Это была веселая домашняя история о том, как бабушка из-за Милки не приобщилась к вечному искусству. Историю рассказывали тысячу раз, она обросла никогда не существовавшими подробностями. Беспроигрышная гостевая байка для любого застолья. Папа привез бабушке роскошную репродукцию Моны Лизы, и она повесила ее на самое видное место. Когда Милка приходит к ним в гости и встречается глазами с Моной, ей почему-то становится не по себе. Она считает эту картину гениальной, хотя о своих ощущениях никогда и никому не говорит. Она считает картину гениальной потому, что есть у нее, Милки, полная уверенность: Мона – живая женщина. Этому нет рационального объяснения, но вот приходит она к бабушке, и они с Моной смотрят друг на друга, глаза в глаза, и Мона смеется над ней, Милкой. Фигушки – доброжелательно! Она смеется над ней с сарказмом, с веками отстоянной иронией. Она говорит ей: «Эх ты, девчонка!» И Милка отвечает ей: «Уродина!» Просто умирает от насмешки Мона, и уголки ее тонких губ изгибаются в невообразимо презрительную гримасу. «Ты маленькая злая обезьяна!» – дразнит она Милку. «А ты безобразная старуха!» – парирует Милка. «Неужели?» – хохочет Мона. «Сколько ты заплатила художнику, чтоб он тебя намалевал? Ведь смотреть на тебя можно только за большие деньги». – «Ну не смотри, дорогая, я ведь ничего тебе не заплачу…» – «Я и не смотрю… Это ты пялишься…» – «А мне интересно… Хочешь, погадаю? Ты выйдешь за старика, и он будет пить твою кровь…» – «Какая дура! Судишь по себе?» – «По тебе, гадкая девчонка». – «Заткнись, страшилище!»

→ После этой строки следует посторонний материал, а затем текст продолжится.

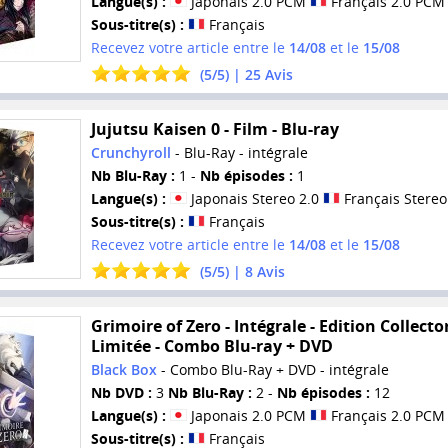
Langue(s) :
Japonais 2.0 PCM
Français 2.0 PCM
Sous-titre(s) :
Français
Recevez votre article entre le
14/08
et le
15/08
(
5
/
5
) |
25
Avis
Jujutsu Kaisen 0 - Film - Blu-ray
Crunchyroll
- Blu-Ray - intégrale
Nb Blu-Ray :
1 -
Nb épisodes :
1
Langue(s) :
Japonais Stereo 2.0
Français Stereo
Sous-titre(s) :
Français
Recevez votre article entre le
14/08
et le
15/08
(
5
/
5
) |
8
Avis
Grimoire of Zero - Intégrale - Edition Collecto
Limitée - Combo Blu-ray + DVD
Black Box
- Combo Blu-Ray + DVD - intégrale
Nb DVD :
3
Nb Blu-Ray :
2 -
Nb épisodes :
12
Langue(s) :
Japonais 2.0 PCM
Français 2.0 PCM
Sous-titre(s) :
Français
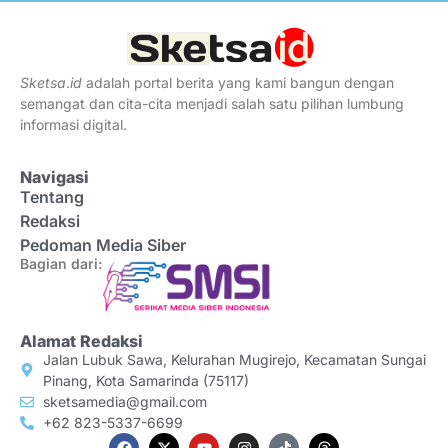
Sketsa
.
id
adalah portal berita yang kami bangun dengan
semangat dan cita-cita menjadi salah satu pilihan lumbung
informasi digital.
Navigasi
Tentang
Redaksi
Pedoman Media Siber
Bagian dari:
Alamat Redaksi
Jalan Lubuk Sawa, Kelurahan Mugirejo, Kecamatan Sungai
Pinang, Kota Samarinda (75117)
sketsamedia@gmail.com
+62 823-5337-6699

Так они препираются, а бабушка украшает историю о Лувре фактом преклонения Милки перед великим Леонардо. «Приходит, стоит и смотрит, стоит и смотрит…» Знала бы она, как подчас площадно переругиваются эти двое – московская девчонка и таинственная флорентийка.
Других впечатлений от картин великих мастеров у Милки не было, а в Третьяковку, Эрмитаж и Пушкинский музей она просто не ходила.
Конечно, хорошо бы сейчас запустить эту историю о Лувре, вот бы Машка похохотала! Но этот мальчик… Она таких терпеть не может. И, видимо, не зря…
– А собственно… Что ты хочешь? – лениво спросила она. – Какие у тебя интересы?
– История, – выдохнула Машка. – История… Он помогает папе писать работу.
– Он ученый? – удивилась Милка.
– Учитель истории. В школе, – ответил Павлик.
– Учитель пишет работу?!
– А что?
– Наши учителя едва ноги носят… Среди них нет не то что пишущих – читающих… А может, даже грамотных…
И Милка взнуздала конька… Педагогика непрестижна. Идут в нее только неудачники. Милка сыпала определениями, сравнениями, не стоившими ей никаких усилий, ибо они ею слышаны от других и взяты на вооружение. Она даже не замечала, что каждое из них повторяет с интонацией первоисточника.